Hadopi et la République
Benoit Sibaud, président de l'April, qualifie la loi Hadopi d'"offensive juridico-politique". Cette offensive a raté sa cible, nous l'avons vu. Mais elle a laissé des traces, notamment d'un point de vue institutionnel. La démocratie comme la République ont été malmenées par une loi destinée à protéger l'intérêt de quelques uns.
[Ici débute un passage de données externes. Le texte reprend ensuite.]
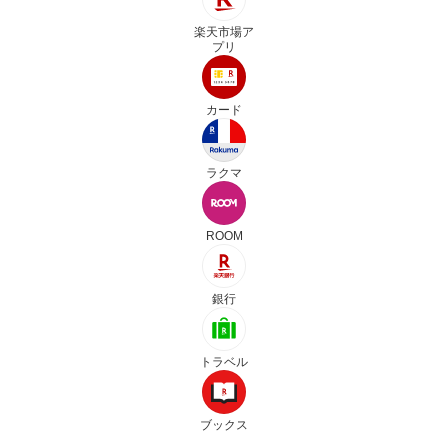
楽天市場ア
プリ
カード
ラクマ
ROOM
銀行
トラベル
ブックス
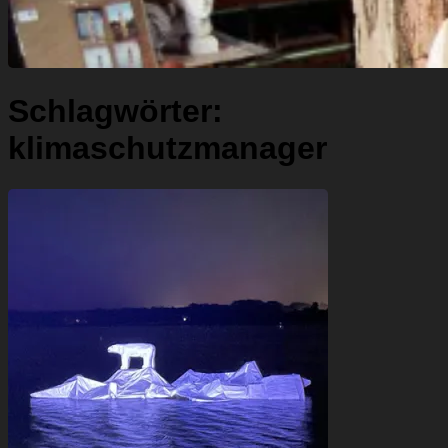
Schlagwörter:
klimaschutzmanager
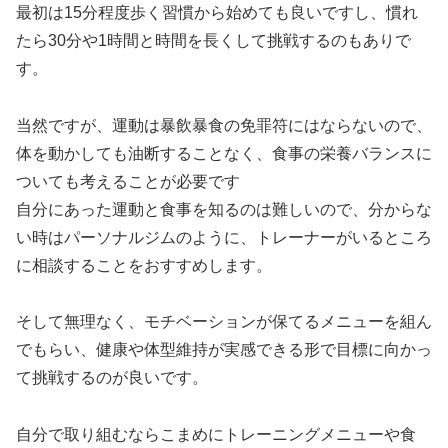
最初は15分程度歩く習慣から始めても良いですし、慣れ
たら30分や1時間と時間を長くして挑戦するのもありで
す。
当然ですが、運動は暴飲暴食の免罪符にはならないので、
体を動かしても油断することなく、食事の栄養バランスに
ついても考えることが必要です
自分にあった運動と食事を知るのは難しいので、分からな
い時はパーソナルジムのように、トレーナーがいるところ
に相談することをおすすめします。
そして無理なく、モチベーションが保てるメニューを組ん
でもらい、健康や体型維持が実感できる形で目標に向かっ
て挑戦するのが良いです。
自分で取り組むならこまめにトレーニングメニューや食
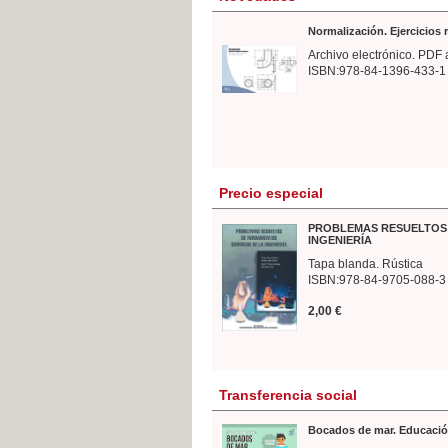
Normalización. Ejercicios
Archivo electrónico. PDF 
ISBN:978-84-1396-433-1
Precio especial
PROBLEMAS RESUELTOS 
INGENIERÍA
Tapa blanda. Rústica
ISBN:978-84-9705-088-3
2,00 €
Transferencia social
Bocados de mar. Educació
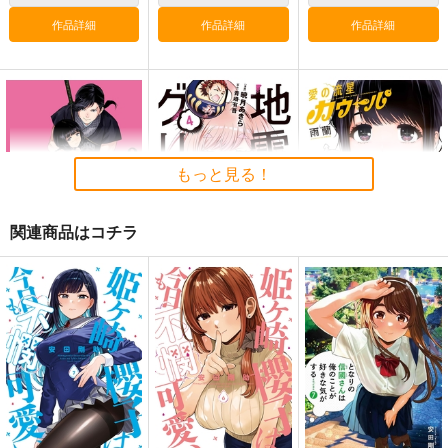
作品詳細
作品詳細
作品詳細
もっと見る！
関連商品はコチラ
勇気あるものより散
地雷グリコ 4
愛の流星カウーパ 4
れ 9
白泉社
白泉社
白泉社
759
759
円
円
（税込）
（税込）
759
円
（税込）
サンプル
サンプル
サンプル
作品詳細
作品詳細
作品詳細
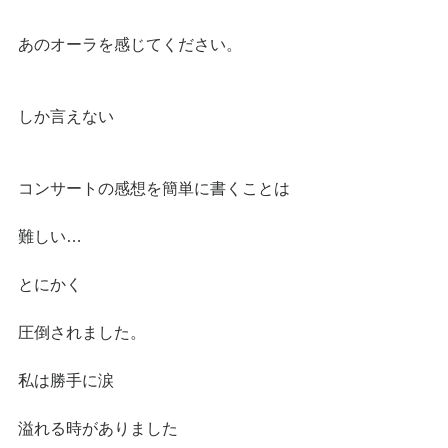
あのオーラを感じてください。
しか言えない
コンサートの感想を簡単に書くことは
難しい…
とにかく
圧倒されました。
私は勝手に涙
溢れる時がありました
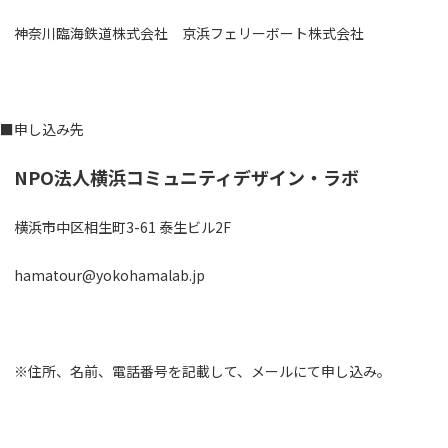
神奈川臨海鉄道株式会社 京浜フェリーボート株式会社
■申し込み先
NPO法人横浜コミュニティデザイン・ラボ
横浜市中区相生町3-61 泰生ビル2F
hamatour@yokohamalab.jp
※住所、名前、電話番号を記載して、メールにて申し込み。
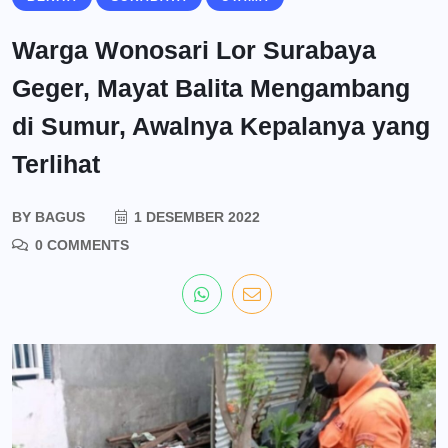
Warga Wonosari Lor Surabaya
Geger, Mayat Balita Mengambang
di Sumur, Awalnya Kepalanya yang
Terlihat
BY
BAGUS
1 DESEMBER 2022
0 COMMENTS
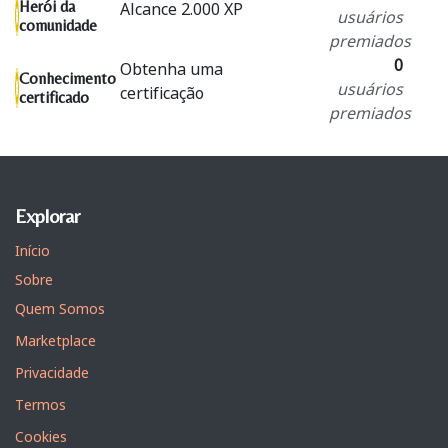
Herói da
Alcance 2.000 XP
usuários
comunidade
premiados
0
Obtenha uma
Conhecimento
usuários
certificação
certificado
premiados
Explorar
Início
Sobre
Quem Somos
Marketplace
Privacidade
Termos
Cookies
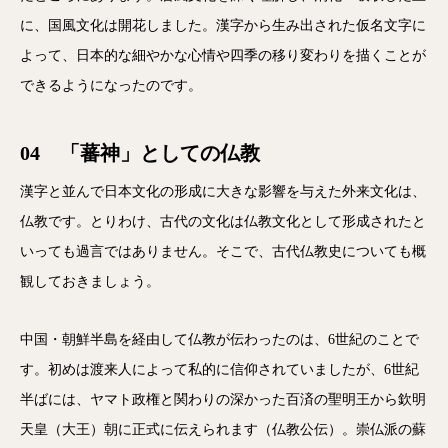
に、国風文化は開花しました。漢字から生み出された仮名文字に
よって、日本的な細やかな心情や四季の移り変わりを描くことが
できるようになったのです。
04 「蕃神」としての仏教
漢字と並んで日本文化の形成に大きな影響を与えた外来文化は、
仏教です。とりわけ、古代の文化は仏教文化として形成されたと
いっても過言ではありません。そこで、古代仏教史についても概
観しておきましょう。
中国・朝鮮半島を経由して仏教が伝わったのは、6世紀のことで
す。初めは渡来人によって私的に信仰されていましたが、6世紀
半ばには、ヤマト政権と関わりの深かった百済の聖明王から欽明
天皇（大王）朝に正式に伝えられます（仏教公伝）。崇仏派の蘇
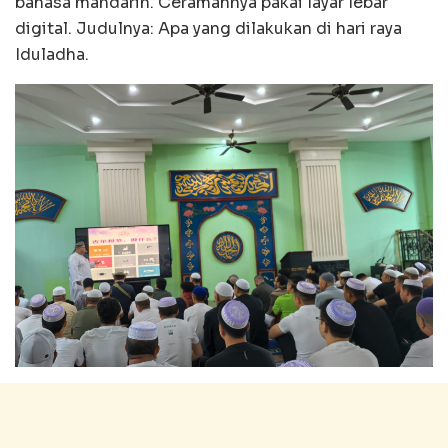
bahasa mandarin. Ceramahnya pakai layar lebar
digital. Judulnya: Apa yang dilakukan di hari raya
Iduladha.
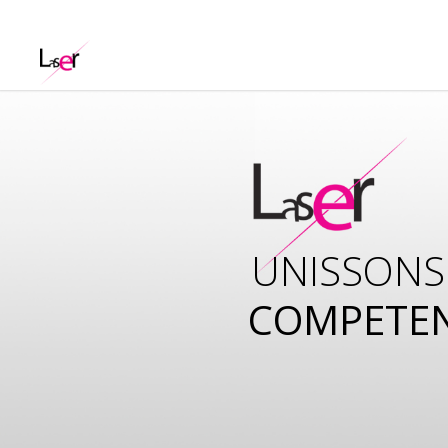
UNISSONS
COMPETE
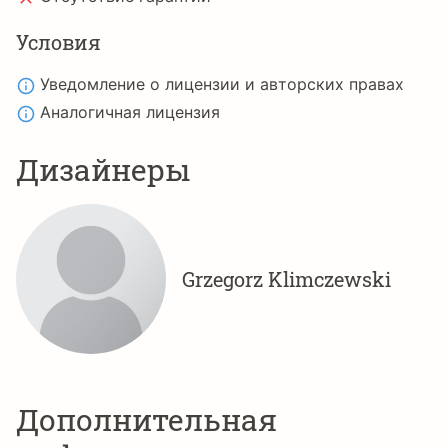
Условия
Уведомление о лицензии и авторских правах
Аналогичная лицензия
Дизайнеры
Grzegorz Klimczewski
Дополнительная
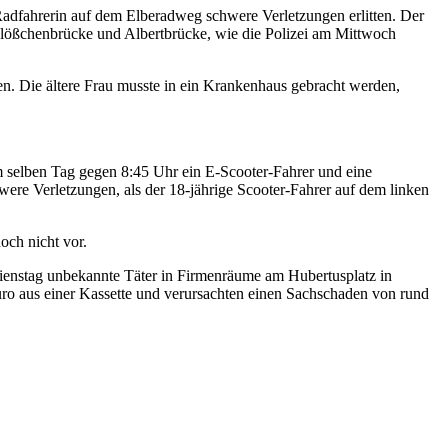
adfahrerin auf dem Elberadweg schwere Verletzungen erlitten. Der
hlößchenbrücke und Albertbrücke, wie die Polizei am Mittwoch
ten. Die ältere Frau musste in ein Krankenhaus gebracht werden,
m selben Tag gegen 8:45 Uhr ein E-Scooter-Fahrer und eine
hwere Verletzungen, als der 18-jährige Scooter-Fahrer auf dem linken
och nicht vor.
 Dienstag unbekannte Täter in Firmenräume am Hubertusplatz in
o aus einer Kassette und verursachten einen Sachschaden von rund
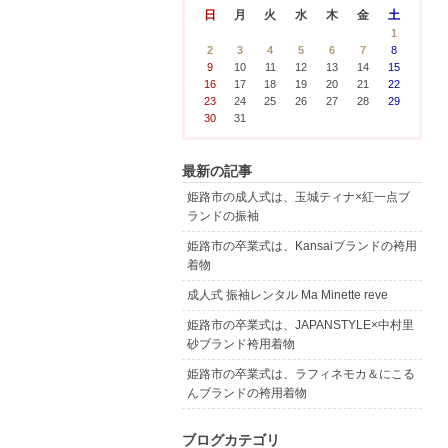
日
月
火
水
木
金
土
1
2
3
4
5
6
7
8
9
10
11
12
13
14
15
16
17
18
19
20
21
22
23
24
25
26
27
28
29
30
31
最新の記事
姫路市の成人式は、玉城ティナ×紅一点ブ
ランドの振袖
姫路市の卒業式は、Kansaiブランドの袴用
着物
成人式 振袖レンタル Ma Minette reve
姫路市の卒業式は、JAPANSTYLE×中村里
砂ブランド袴用着物
姫路市の卒業式は、ラフィネモカ＆にこる
んブランドの袴用着物
ブログカテゴリ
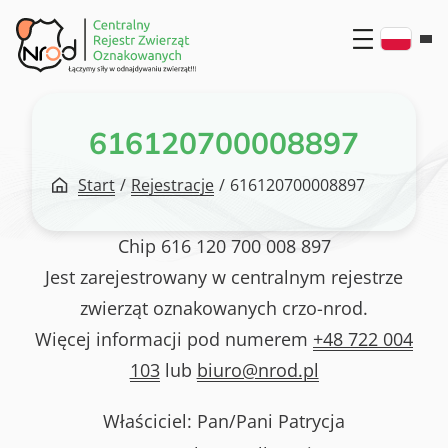
Przejdź
do
treści
616120700008897
Start
/
Rejestracje
/
616120700008897
Chip
616 120 700 008 897
Jest zarejestrowany w centralnym rejestrze
zwierząt oznakowanych crzo-nrod.
Więcej informacji pod numerem
+48 722 004
103
lub
biuro@nrod.pl
Właściciel: Pan/Pani
Patrycja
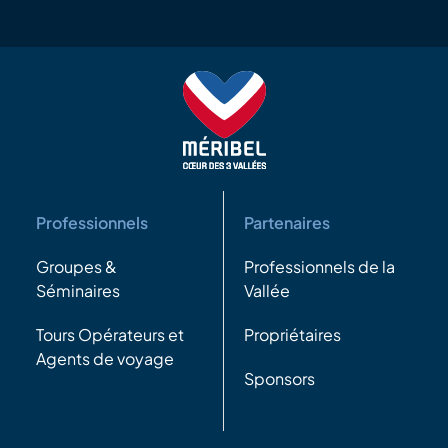
Professionnels
Partenaires
Groupes &
Professionnels de la
Séminaires
Vallée
Tours Opérateurs et
Propriétaires
Agents de voyage
Sponsors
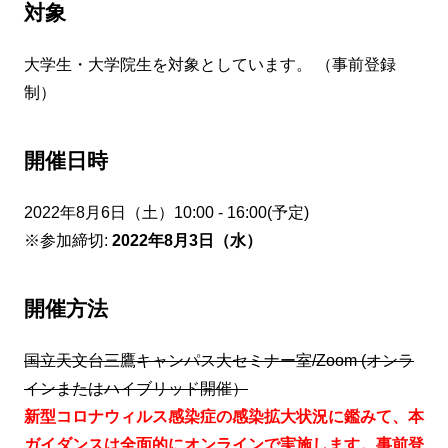
対象
大学生・大学院生を対象としています。 （事前登録
制）
開催日時
2022年8月6日（土）10:00 - 16:00(予定)
※参加締切:
2022年8月3日（水）
開催方法
国立天文台三鷹キャンパス大セミナー室/Zoom (オンラ
インまたはハイブリッド開催）
新型コロナウィルス感染症の感染拡大状況に鑑みて、本
ガイダンスは全面的にオンラインで実施します。事前登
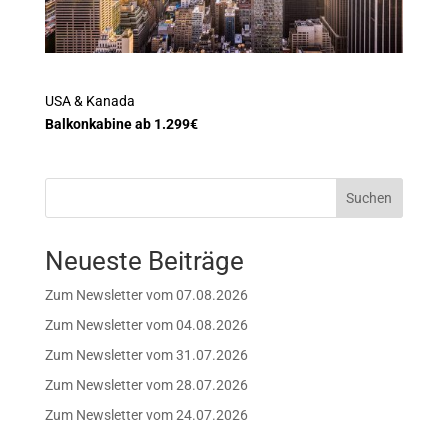
USA & Kanada
Balkonkabine ab 1.299€
Suchen
Neueste Beiträge
Zum Newsletter vom 07.08.2026
Zum Newsletter vom 04.08.2026
Zum Newsletter vom 31.07.2026
Zum Newsletter vom 28.07.2026
Zum Newsletter vom 24.07.2026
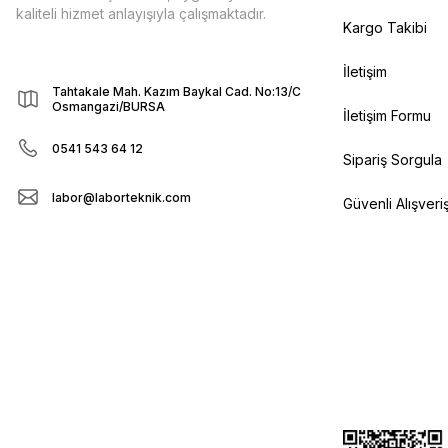
kaliteli hizmet anlayışıyla çalışmaktadır.
Kargo Takibi
İletişim
Tahtakale Mah. Kazım Baykal Cad. No:13/C
Osmangazi/BURSA
İletişim Formu
0541 543 64 12
Sipariş Sorgula
labor@laborteknik.com
Güvenli Alışveri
Tout devient possibleCe qui pouvait apparaître comme invraisemblable compte tenu de l'existence d'institutions républicaines est devenu possible. Martine Billard (PG) énumère les différents abus et les irrégularités, de la DADVSI à Hadopi 2 : " On aura pour ainsi dire tout vu : des lobbies faisant des démonstrations commerciales aux abords de l'Hémicycle sur invitation du ministre (DADVSI), un site privé "J'aime les artistes" promu par le ministère et pratiquant du marketing intrusif sur les boîtes de courriers électroniques personnelles des députés (Hadopi), des amendements et articles votés en séance à l'Assemblée contre l'avis du Gouvernement réexaminés trois mois après (DADVSI), des amendements adoptés contrairement à l'avis du Gouvernement disparaissant lors de la commission mixte paritaire (Hadopi-1, première lecture), un texte de loi rejeté entièrement le 9 avril 2009 après le passage en commission mixte paritaire réinscrit à l'ordre du jour deux semaines après (Hadopi 1, deuxième lecture), et, enfin, une censure constitutionnelle le 10 juin 2009 contournée par un nouveau projet de loi déposé le mois suivant (Hadopi 2)". L'énumération de la députée montre bien l'ampleur des dégâts. Philippe-Charles Nestel (membre de l'April et de l'AXUL) nous rappèle également que le 30 octobre 2008, 200 amendements ont été examinés en une seule journée au Sénat. L'Assemblée Nationale a fait beaucoup mieux, avec 800 amendements en 15 minutes...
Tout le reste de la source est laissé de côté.